The response must consist of each line in the listing that has the word "Починки" in it.

-- -- --

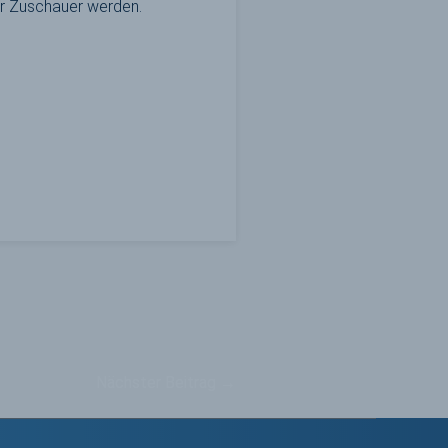
er Zuschauer werden.
Nächster Beitrag
→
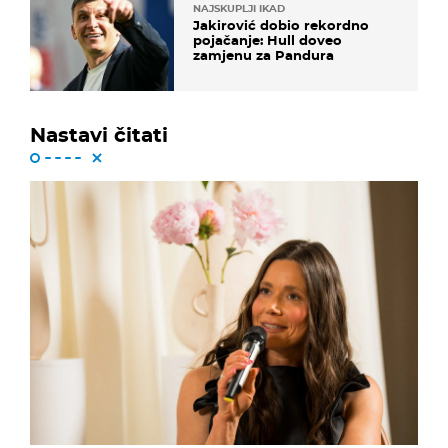
NAJSKUPLJI IKAD
Jakirović dobio rekordno
pojačanje: Hull doveo
zamjenu za Pandura
Nastavi čitati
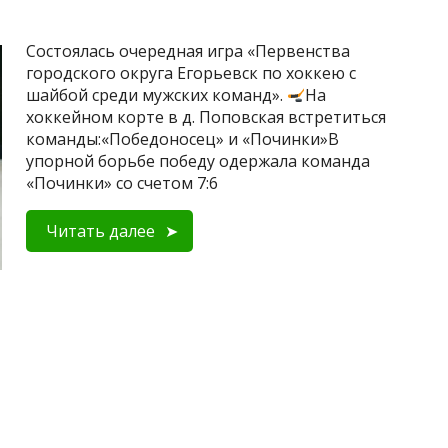
Состоялась очередная игра «Первенства
городского округа Егорьевск по хоккею с
шайбой среди мужских команд».
На
хоккейном корте в д. Поповская встретиться
команды:«Победоносец» и «Починки»В
упорной борьбе победу одержала команда
«Починки» со счетом 7:6
Читать далее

-- -- --

*Answer section*:
команды:«Победоносец» и «Починки»В
«Починки» со счетом 7:6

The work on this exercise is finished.